The debate on this bill, of course, focuses on whether adolescents should be able to access abortions without the permission of their parents.  As this article points out: “Anti-abortion rights groups have been attacking [minors’ consent] laws through legislation and lawsuits over much of the past decade . . . [although i]f the proposed bill became law, it would be one of the most restrictive in the country.”

But what often gets overlooked in these debates is whether adolescents should be able to access other forms of health care services, particularly mental health care, without the permission or knowledge of their parents or other legal guardians, as well as whether revisions such as the ones being considered in Minnesota may inadvertently impact this access as well.    

The trend in recent years has been to expand the ability of adolescents to access mental health care.  California, for example, enacted a law on September 29, 2010, that allows “children ages 12 and older to consent to their own mental health care if a mental health professional deems them mature enough to intelligently participate in treatment.” National Center for Youth Law, New CA Minor Consent Law Increases Teens’ Access to Mental Health Care, 29(3) Youth L. News (July-Sept. 2010).

The impetus for such laws is often the suicide of a youth, the implication being that these youth were unable or unwilling to discuss their underlying mental health problems—often attributed to bullying or harassment—with their parents and that if they had been able to independently access mental health services these tragedies would have been averted.  Notably, the Centers for Disease Control and Prevention reports: “For youth between the ages of 10 and 24, suicide is the third leading cause of death. It results in approximately 4400 lives lost each year.”  See Centers for Disease Control and Prevention, Suicide Prevention: Youth Suicide (2009). At the same time, it is generally estimated that roughly 20% of U.S. children ages nine to seventeen have a diagnosable mental or addictive disorder associated with at least minimum impairment.  See U.S. Dep’t Health & Human Servs., Mental Health: A Report of the Surgeon General, Ch. 3: Children and Mental Health (1999).
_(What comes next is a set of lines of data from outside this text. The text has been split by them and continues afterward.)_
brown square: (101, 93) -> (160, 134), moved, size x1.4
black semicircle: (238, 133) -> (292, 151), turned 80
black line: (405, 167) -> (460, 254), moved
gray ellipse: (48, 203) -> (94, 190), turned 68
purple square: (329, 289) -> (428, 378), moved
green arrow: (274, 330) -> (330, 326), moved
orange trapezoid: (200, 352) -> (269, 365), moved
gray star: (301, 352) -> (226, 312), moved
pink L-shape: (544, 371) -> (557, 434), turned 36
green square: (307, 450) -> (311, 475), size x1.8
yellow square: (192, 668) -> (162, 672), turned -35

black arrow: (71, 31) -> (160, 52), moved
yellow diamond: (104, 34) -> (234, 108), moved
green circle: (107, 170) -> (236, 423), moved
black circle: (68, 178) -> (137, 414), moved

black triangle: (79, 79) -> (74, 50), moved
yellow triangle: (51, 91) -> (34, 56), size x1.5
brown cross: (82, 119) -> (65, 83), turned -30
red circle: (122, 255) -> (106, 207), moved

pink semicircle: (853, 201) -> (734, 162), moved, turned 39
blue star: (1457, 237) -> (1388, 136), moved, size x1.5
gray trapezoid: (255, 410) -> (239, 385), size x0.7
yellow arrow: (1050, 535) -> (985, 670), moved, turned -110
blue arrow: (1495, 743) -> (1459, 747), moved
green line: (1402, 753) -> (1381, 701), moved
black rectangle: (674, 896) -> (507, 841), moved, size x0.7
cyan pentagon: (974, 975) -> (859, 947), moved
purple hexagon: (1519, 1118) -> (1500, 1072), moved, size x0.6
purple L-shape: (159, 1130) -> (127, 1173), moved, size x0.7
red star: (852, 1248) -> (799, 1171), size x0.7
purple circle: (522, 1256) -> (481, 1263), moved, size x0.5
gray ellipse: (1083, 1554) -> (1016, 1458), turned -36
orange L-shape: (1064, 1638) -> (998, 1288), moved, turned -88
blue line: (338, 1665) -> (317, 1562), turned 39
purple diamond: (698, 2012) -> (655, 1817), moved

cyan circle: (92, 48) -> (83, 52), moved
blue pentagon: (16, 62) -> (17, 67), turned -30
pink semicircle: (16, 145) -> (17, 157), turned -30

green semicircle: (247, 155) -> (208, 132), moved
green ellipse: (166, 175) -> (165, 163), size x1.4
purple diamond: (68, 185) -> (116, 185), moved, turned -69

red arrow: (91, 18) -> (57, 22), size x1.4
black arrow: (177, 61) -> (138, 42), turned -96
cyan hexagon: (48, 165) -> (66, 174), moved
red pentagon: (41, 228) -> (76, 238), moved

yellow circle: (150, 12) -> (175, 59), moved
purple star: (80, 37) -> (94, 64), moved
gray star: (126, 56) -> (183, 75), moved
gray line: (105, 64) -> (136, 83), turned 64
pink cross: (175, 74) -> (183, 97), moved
However, frequently left unaddressed by this legislation are a number of other important issues, including how adolescents are to identify, access, and pay for such services; which services are effective in this context; whether youth fully understand the implications of obtaining mental health services (including that a mental health professional may be subject to reporting requirements or be obligated to take other steps to protect the adolescent without the adolescent’s permission); and whether they should be able to independently obtain psychotropic medications and other forms of mental health treatment (the recently enacted California law generally requires parental consent).  

There are also a series of important issues associated with adolescents being able to access health care services in general, including whether distinctions should be made between different types of services such as abortions and mental health treatment.  Although a continuing legislative concern and at one time a focus of considerable academic interest, little scholarly attention has been given to adolescent decision making in the health care sphere of late.  For one relatively recent effort to provide a basic thematic framework based on empirical findings for these decisions, see Baruch Fischoff, Assessing Adolescent Decision-making Competence, 28 Developmental Rev. 12 (2008).